Page images and extracted text

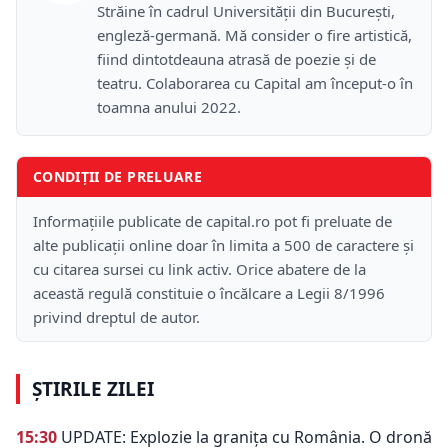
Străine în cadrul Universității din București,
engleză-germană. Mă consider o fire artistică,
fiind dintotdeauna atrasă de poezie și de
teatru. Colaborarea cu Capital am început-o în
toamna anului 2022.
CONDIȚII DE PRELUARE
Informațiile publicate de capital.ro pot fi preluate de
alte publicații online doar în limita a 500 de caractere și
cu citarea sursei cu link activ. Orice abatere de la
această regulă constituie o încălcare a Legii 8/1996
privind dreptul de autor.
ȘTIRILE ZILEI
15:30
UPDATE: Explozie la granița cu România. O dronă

...

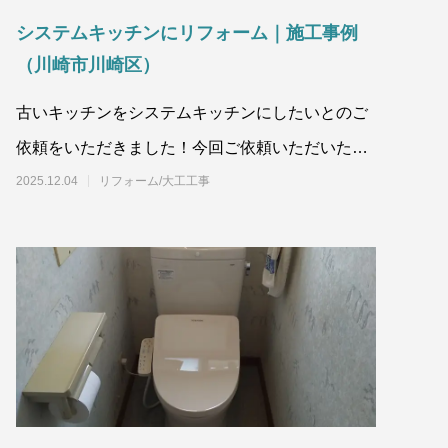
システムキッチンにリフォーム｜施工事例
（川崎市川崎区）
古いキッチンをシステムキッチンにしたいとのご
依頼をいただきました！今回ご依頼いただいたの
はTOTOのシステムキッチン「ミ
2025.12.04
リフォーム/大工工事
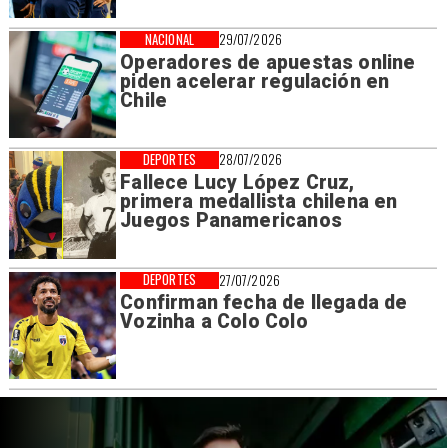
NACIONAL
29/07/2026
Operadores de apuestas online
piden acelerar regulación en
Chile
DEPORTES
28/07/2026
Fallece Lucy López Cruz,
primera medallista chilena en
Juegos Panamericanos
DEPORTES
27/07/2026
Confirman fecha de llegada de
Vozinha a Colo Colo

...

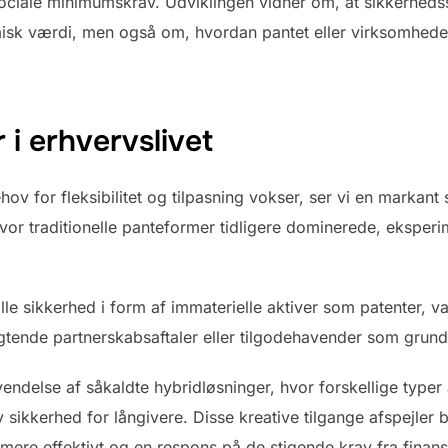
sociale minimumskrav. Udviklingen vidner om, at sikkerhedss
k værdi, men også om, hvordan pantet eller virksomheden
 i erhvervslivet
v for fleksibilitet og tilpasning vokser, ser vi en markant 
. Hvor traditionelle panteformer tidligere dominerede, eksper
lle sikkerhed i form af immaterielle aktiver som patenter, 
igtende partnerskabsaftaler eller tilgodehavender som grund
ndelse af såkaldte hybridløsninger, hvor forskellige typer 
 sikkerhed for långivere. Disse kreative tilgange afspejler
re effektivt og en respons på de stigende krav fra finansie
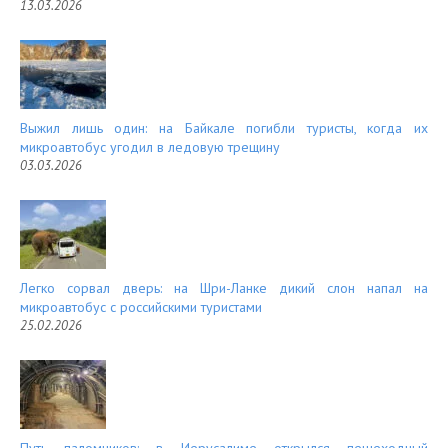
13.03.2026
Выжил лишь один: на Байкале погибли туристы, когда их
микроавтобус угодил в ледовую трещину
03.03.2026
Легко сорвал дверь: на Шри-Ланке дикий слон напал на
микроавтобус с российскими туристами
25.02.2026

▶ [Exercise prompt] Here the output must be the lines above from the line with "Confirman fecha de llegada de" to the line with "Vozinha a Colo Colo", both included, duplicated word for word and nothing else.

▶ [Solution]
Confirman fecha de llegada de
Vozinha a Colo Colo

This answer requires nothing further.